**WORK ORDER**
Retype exactly the lines from the one with "Image attached. I" down to the final line of the material below, both included, and nothing more.

**DATA UNDER STUDY**
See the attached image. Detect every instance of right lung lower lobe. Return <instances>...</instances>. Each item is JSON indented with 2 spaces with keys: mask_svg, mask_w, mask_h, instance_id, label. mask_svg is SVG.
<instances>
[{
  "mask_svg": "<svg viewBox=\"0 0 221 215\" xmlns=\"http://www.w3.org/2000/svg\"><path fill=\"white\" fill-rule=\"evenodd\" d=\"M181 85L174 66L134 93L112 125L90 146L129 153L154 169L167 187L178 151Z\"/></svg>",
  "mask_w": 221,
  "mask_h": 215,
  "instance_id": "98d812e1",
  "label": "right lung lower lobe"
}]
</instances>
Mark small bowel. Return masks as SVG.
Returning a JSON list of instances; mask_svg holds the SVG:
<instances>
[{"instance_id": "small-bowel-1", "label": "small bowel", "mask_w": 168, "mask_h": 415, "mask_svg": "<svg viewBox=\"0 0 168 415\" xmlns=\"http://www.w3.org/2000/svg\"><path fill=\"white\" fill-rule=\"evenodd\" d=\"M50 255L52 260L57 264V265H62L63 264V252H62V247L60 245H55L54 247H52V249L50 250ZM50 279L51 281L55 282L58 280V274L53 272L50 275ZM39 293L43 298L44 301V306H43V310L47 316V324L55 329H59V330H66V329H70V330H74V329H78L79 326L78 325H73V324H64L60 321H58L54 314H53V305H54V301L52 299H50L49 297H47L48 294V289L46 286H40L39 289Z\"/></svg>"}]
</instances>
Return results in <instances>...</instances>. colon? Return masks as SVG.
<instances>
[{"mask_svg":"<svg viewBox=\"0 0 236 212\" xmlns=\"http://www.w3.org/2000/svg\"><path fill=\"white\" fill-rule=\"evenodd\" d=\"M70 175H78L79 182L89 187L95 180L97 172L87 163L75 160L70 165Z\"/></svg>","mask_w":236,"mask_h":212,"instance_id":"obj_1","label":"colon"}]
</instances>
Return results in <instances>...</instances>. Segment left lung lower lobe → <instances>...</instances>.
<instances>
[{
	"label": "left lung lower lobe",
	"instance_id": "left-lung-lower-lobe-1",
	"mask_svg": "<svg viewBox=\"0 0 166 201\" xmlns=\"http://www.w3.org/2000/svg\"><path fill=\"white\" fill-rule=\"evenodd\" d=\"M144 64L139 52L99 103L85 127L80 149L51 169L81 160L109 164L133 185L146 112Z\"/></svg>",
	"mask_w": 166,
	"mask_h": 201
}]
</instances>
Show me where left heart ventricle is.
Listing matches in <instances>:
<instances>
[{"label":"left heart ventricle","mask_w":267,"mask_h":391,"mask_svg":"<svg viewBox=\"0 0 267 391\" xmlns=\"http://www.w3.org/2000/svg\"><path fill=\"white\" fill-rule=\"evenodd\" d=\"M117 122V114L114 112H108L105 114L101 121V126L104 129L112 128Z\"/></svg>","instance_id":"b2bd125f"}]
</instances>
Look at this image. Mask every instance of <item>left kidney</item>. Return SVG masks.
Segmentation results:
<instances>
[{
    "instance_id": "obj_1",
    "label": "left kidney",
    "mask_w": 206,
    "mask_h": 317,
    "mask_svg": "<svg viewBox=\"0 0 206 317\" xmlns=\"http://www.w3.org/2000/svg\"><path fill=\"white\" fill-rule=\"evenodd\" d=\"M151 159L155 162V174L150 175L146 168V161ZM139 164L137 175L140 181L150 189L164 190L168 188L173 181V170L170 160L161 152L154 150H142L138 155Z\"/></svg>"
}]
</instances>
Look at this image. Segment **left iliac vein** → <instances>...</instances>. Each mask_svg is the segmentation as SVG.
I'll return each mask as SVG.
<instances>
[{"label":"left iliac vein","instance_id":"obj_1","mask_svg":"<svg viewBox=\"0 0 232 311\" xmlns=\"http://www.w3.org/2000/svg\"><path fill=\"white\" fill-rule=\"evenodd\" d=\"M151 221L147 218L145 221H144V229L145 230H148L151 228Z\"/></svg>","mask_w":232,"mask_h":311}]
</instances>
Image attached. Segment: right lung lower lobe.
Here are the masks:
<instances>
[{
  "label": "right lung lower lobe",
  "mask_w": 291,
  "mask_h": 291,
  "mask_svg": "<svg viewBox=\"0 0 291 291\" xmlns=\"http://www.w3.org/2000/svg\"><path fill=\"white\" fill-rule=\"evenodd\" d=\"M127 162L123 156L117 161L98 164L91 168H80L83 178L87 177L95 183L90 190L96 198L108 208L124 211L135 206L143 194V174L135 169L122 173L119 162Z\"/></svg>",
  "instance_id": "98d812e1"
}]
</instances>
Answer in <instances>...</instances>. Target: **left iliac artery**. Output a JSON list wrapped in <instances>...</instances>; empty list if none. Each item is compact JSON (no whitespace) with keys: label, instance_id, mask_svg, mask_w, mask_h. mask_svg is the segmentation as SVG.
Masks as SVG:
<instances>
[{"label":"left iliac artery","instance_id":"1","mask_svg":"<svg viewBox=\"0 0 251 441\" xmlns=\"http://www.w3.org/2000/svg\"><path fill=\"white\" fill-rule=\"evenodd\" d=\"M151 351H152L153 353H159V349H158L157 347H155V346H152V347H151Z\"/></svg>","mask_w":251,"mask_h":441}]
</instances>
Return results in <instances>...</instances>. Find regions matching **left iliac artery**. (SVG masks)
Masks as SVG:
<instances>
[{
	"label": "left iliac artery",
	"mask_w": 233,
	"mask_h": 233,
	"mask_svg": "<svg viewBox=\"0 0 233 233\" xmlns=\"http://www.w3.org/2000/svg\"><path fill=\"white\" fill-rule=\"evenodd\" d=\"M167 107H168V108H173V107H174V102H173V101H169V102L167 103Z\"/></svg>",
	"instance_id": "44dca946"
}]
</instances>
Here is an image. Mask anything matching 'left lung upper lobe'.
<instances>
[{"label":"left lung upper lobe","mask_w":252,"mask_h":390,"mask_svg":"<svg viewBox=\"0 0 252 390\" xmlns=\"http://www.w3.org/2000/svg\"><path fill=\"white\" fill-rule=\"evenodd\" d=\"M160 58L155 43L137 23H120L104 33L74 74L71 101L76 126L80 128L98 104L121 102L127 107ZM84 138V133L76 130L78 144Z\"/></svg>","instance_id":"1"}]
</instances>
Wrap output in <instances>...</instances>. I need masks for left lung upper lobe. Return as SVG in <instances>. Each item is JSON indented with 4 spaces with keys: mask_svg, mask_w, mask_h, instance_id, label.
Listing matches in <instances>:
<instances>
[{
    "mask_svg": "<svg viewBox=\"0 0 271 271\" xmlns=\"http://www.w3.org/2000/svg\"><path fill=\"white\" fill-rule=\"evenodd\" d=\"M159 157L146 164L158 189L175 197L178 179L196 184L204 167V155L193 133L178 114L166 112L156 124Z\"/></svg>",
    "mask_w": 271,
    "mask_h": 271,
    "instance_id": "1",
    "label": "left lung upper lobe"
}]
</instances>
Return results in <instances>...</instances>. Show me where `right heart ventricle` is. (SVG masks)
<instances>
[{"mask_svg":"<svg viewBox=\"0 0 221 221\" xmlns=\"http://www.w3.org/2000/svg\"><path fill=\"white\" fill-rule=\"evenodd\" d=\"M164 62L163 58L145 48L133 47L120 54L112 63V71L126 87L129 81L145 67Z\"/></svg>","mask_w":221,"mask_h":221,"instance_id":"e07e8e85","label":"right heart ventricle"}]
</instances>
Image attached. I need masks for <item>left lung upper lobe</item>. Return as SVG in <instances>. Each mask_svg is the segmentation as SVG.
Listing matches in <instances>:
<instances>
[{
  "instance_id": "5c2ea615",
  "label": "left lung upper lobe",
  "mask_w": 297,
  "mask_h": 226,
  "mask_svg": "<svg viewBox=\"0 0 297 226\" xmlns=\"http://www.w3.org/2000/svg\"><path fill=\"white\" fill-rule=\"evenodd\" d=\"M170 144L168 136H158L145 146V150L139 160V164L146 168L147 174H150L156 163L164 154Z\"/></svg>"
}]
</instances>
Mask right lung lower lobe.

**OUTPUT**
Image attached. I need masks for <item>left lung upper lobe</item>. Return as SVG in <instances>. Each mask_svg is the segmentation as SVG.
Listing matches in <instances>:
<instances>
[{
  "instance_id": "5c2ea615",
  "label": "left lung upper lobe",
  "mask_w": 297,
  "mask_h": 226,
  "mask_svg": "<svg viewBox=\"0 0 297 226\" xmlns=\"http://www.w3.org/2000/svg\"><path fill=\"white\" fill-rule=\"evenodd\" d=\"M170 144L168 136H158L145 146V150L139 160V164L146 168L147 174H150L156 163L164 154Z\"/></svg>"
}]
</instances>
Mask right lung lower lobe.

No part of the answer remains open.